Jina CLIP: Your CLIP Model Is Also Your Text Retriever (2405.20204v2)

Published 30 May 2024 in cs.CL, cs.AI, cs.CV, and cs.IR

Abstract: Contrastive Language-Image Pretraining (CLIP) is widely used to train models to align images and texts in a common embedding space by mapping them to fixed-sized vectors. These models are key to multimodal information retrieval and related tasks. However, CLIP models generally underperform in text-only tasks compared to specialized text models. This creates inefficiencies for information retrieval systems that keep separate embeddings and models for text-only and multimodal tasks. We propose a novel, multi-task contrastive training method to address this issue, which we use to train the jina-clip-v1 model to achieve the state-of-the-art performance on both text-image and text-text retrieval tasks.

PDF HTML Abstract

JINA CLIP: Your CLIP Model Is Also Your Text Retriever

In this paper, the authors present a novel approach to contrastive training with large-scale image-caption and text pairs, addressing the limitations of traditional CLIP models in handling text-only tasks.

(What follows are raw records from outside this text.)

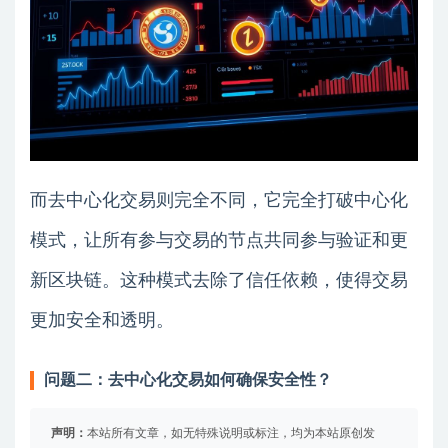
而去中心化交易则完全不同，它完全打破中心化
模式，让所有参与交易的节点共同参与验证和更
新区块链。这种模式去除了信任依赖，使得交易
更加安全和透明。
问题二：去中心化交易如何确保安全性？
声明：
本站所有文章，如无特殊说明或标注，均为本站原创发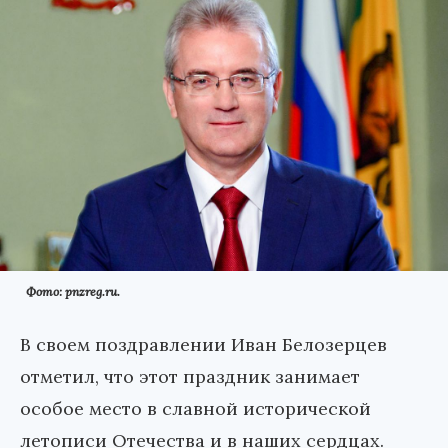
Фото: pnzreg.ru.
В своем поздравлении Иван Белозерцев
отметил, что этот праздник занимает
особое место в славной исторической
летописи Отечества и в наших сердцах.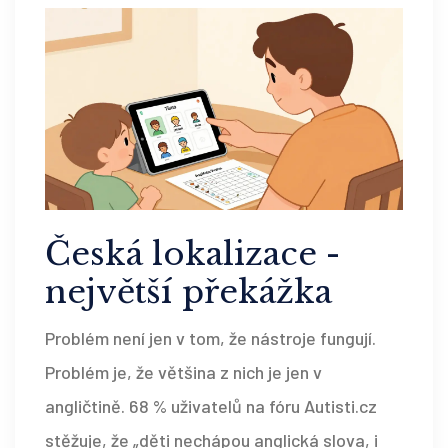
Česká lokalizace -
největší překážka
Problém není jen v tom, že nástroje fungují.
Problém je, že většina z nich je jen v
angličtině. 68 % uživatelů na fóru Autisti.cz
stěžuje, že „děti nechápou anglická slova, i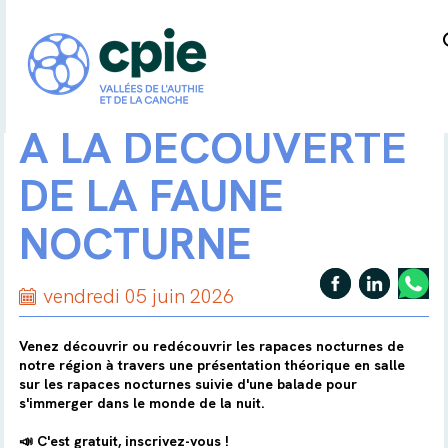
A LA DÉCOUVERTE
DE LA FAUNE
NOCTURNE
vendredi 05 juin 2026
Venez découvrir ou redécouvrir les rapaces nocturnes de
notre région à travers une présentation théorique en salle
sur les rapaces nocturnes suivie d'une balade pour
s'immerger dans le monde de la nuit.
📣 C'est gratuit, inscrivez-vous !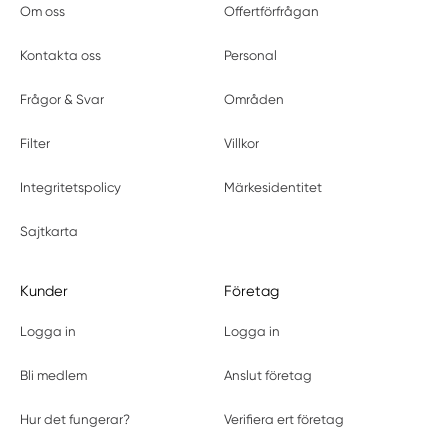
Om oss
Offertförfrågan
Kontakta oss
Personal
Frågor & Svar
Områden
Filter
Villkor
Integritetspolicy
Märkesidentitet
Sajtkarta
Kunder
Företag
Logga in
Logga in
Bli medlem
Anslut företag
Hur det fungerar?
Verifiera ert företag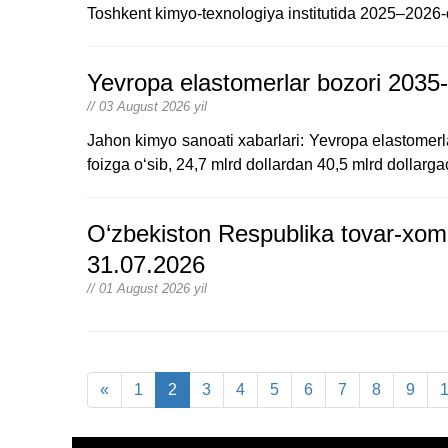
Toshkent kimyo-texnologiya institutida 2025–2026-o‘q
Yevropa elastomerlar bozori 2035-y
// 03 August 2026 yil
Jahon kimyo sanoati xabarlari: Yevropa elastomerl
foizga oʻsib, 24,7 mlrd dollardan 40,5 mlrd dollargac
O‘zbekiston Respublika tovar-xom 
31.07.2026
// 01 August 2026 yil
«
1
2
3
4
5
6
7
8
9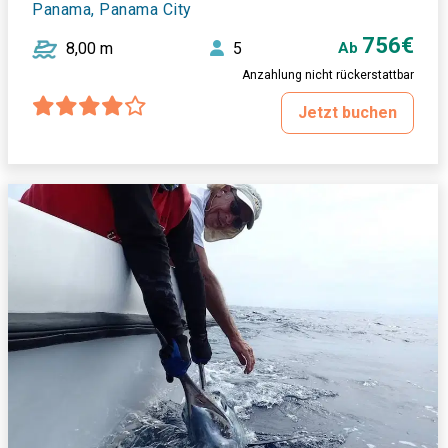
Panama, Panama City
756€
8,00 m
5
Ab
Anzahlung nicht rückerstattbar
Jetzt buchen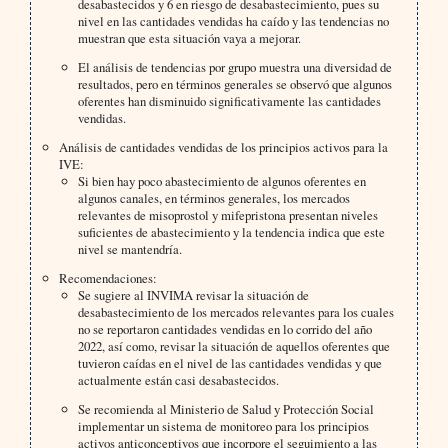
desabastecidos y 6 en riesgo de desabastecimiento, pues su
nivel en las cantidades vendidas ha caído y las tendencias no
muestran que esta situación vaya a mejorar.
El análisis de tendencias por grupo muestra una diversidad de
resultados, pero en términos generales se observó que algunos
oferentes han disminuido significativamente las cantidades
vendidas.
Análisis de cantidades vendidas de los principios activos para la
IVE:
Si bien hay poco abastecimiento de algunos oferentes en
algunos canales, en términos generales, los mercados
relevantes de misoprostol y mifepristona presentan niveles
suficientes de abastecimiento y la tendencia indica que este
nivel se mantendría.
Recomendaciones:
Se sugiere al INVIMA revisar la situación de
desabastecimiento de los mercados relevantes para los cuales
no se reportaron cantidades vendidas en lo corrido del año
2022, así como, revisar la situación de aquellos oferentes que
tuvieron caídas en el nivel de las cantidades vendidas y que
actualmente están casi desabastecidos.
Se recomienda al Ministerio de Salud y Protección Social
implementar un sistema de monitoreo para los principios
activos anticonceptivos que incorpore el seguimiento a las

The proposed method jointly optimizes text-image and text-text representation alignment, leading to the development of the jina-clip-v1 model.

Traditional CLIP models, such as the one introduced by OpenAI, align images and their corresponding captions within a shared embedding space. However, these models often struggle with text-only tasks due to their limited context length and training on short image captions. This deficiency creates inefficiencies in information retrieval systems that need separate embeddings and models for text-only and multimodal tasks.

Methodology

The authors propose a multi-task contrastive training method to address these issues. The text encoder uses the JinaBERT architecture, augmented to support longer texts through AliBi. The image encoder is based on the EVA02 architecture. The model is pre-trained using the Masked LLMing objective from BERT, yielding superior performance compared to other initialization methods.

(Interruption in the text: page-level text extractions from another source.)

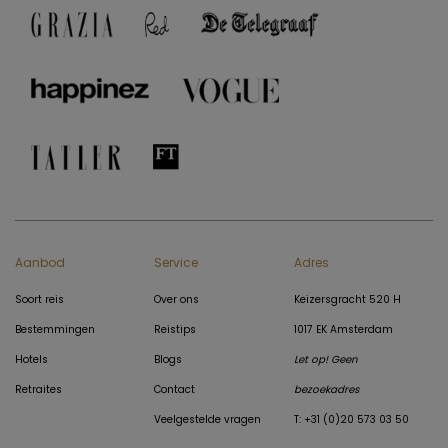
Aanbod
Service
Adres
Soort reis
Over ons
Keizersgracht 520 H
Bestemmingen
Reistips
1017 EK Amsterdam
Hotels
Blogs
Let op! Geen
Retraites
Contact
bezoekadres
Veelgestelde vragen
T: +31 (0)20 573 03 50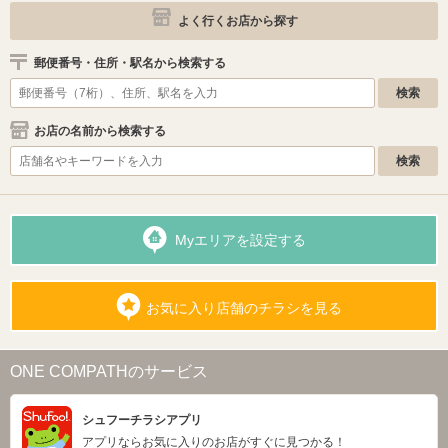
よく行くお店から探す
郵便番号・住所・駅名から検索する
お店の名前から検索する
Myエリアを設定する
お気に入り店舗のチラシを見る
ONE COMPATHのサービス
シュフーチラシアプリ
アプリならお気に入りのお店がすぐに見つかる！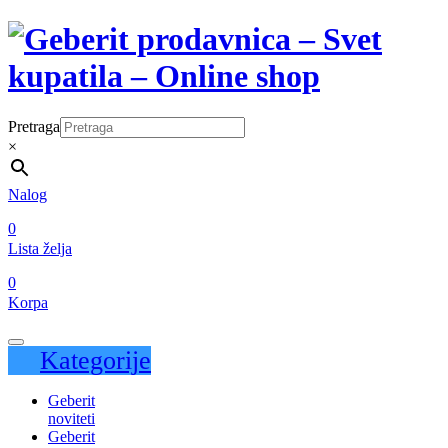
Pretraga
×
Nalog
0
Lista želja
0
Korpa
Kategorije
Geberit
noviteti
Geberit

The training is executed in three stages:

Stage 1: Focuses on aligning image and text representations using short human-made captions and text-text pairs of up to 77 tokens.
Stage 2: Introduces longer synthetic captions to the model while continuing text-text training with extended context length of up to 512 tokens.
Stage 3: Incorporates hard negatives to improve text encoder performance, further enhancing relevance separation.

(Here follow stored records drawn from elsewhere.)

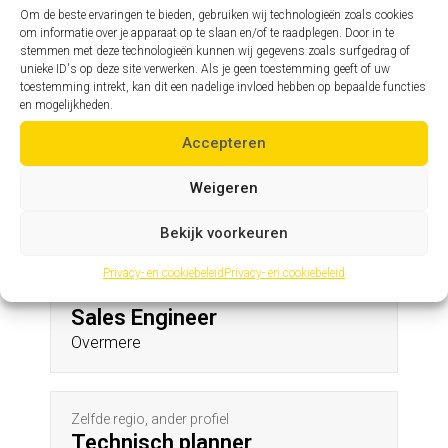
Stalhille
Om de beste ervaringen te bieden, gebruiken wij technologieën zoals cookies
om informatie over je apparaat op te slaan en/of te raadplegen. Door in te
stemmen met deze technologieën kunnen wij gegevens zoals surfgedrag of
unieke ID's op deze site verwerken. Als je geen toestemming geeft of uw
Zelfde profiel, andere regio
toestemming intrekt, kan dit een nadelige invloed hebben op bepaalde functies
Assistent hoofdingenieur
en mogelijkheden.
Stene
Accepteren
Weigeren
Andere profielen in deze regio
Bekijk voorkeuren
Privacy- en cookiebeleid
Privacy- en cookiebeleid
Zelfde regio, ander profiel
Sales Engineer
Overmere
Zelfde regio, ander profiel
Technisch planner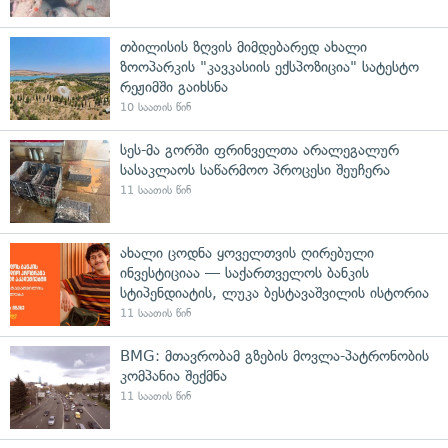
თბილისის ზღვის მიმდებარედ ახალი
ზოოპარკის "კავკასიის ექსპოზიცია" სატესტო
რეჟიმში გაიხსნა
10 საათის წინ
სეს-მა გორში ფრინველთა არალეგალურ
სასაკლაოს საწარმოო პროცესი შეუჩერა
11 საათის წინ
ახალი ცოდნა ყოველთვის ღირებული
ინვესტიციაა — საქართველოს ბანკის
სტიპენდიატის, ლუკა ბესტავაშვილის ისტორია
11 საათის წინ
BMG: მთავრობამ გზების მოვლა-პატრონობის
კომპანია შექმნა
11 საათის წინ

The training data comprises diverse datasets for text-pair and text-image matching, including LAION-400M, ShareGPT4V, and curated text triplets from MSMarco, NQ, HotpotQA, and NLI.

Results

The model's performance is evaluated on the CLIP and MTEB benchmarks. Notable results include:

CLIP Benchmark: jina-clip-v1 achieves an average Recall@5 of 85.8% across zero-shot retrieval tasks, outperforming OpenAI’s CLIP and matching EVA-CLIP's performance with significantly less training data.
MTEB Benchmark: The text encoder achieves an average score of 60.12%, closely competing with top-tier text-only models and surpassing other CLIP models by approximately 15% in overall performance and 22% in retrieval tasks.

The specific performance metrics on the CLIP Benchmark reveal substantial gains in both zero-shot image and text retrieval, and competitive classification accuracy across diverse datasets. Notably, for zero-shot text-to-image Recall@5, jina-clip-v1 attains 80.31%, surpassing OpenAI CLIP (75.62%) and nearing LongCLIP (81.72%).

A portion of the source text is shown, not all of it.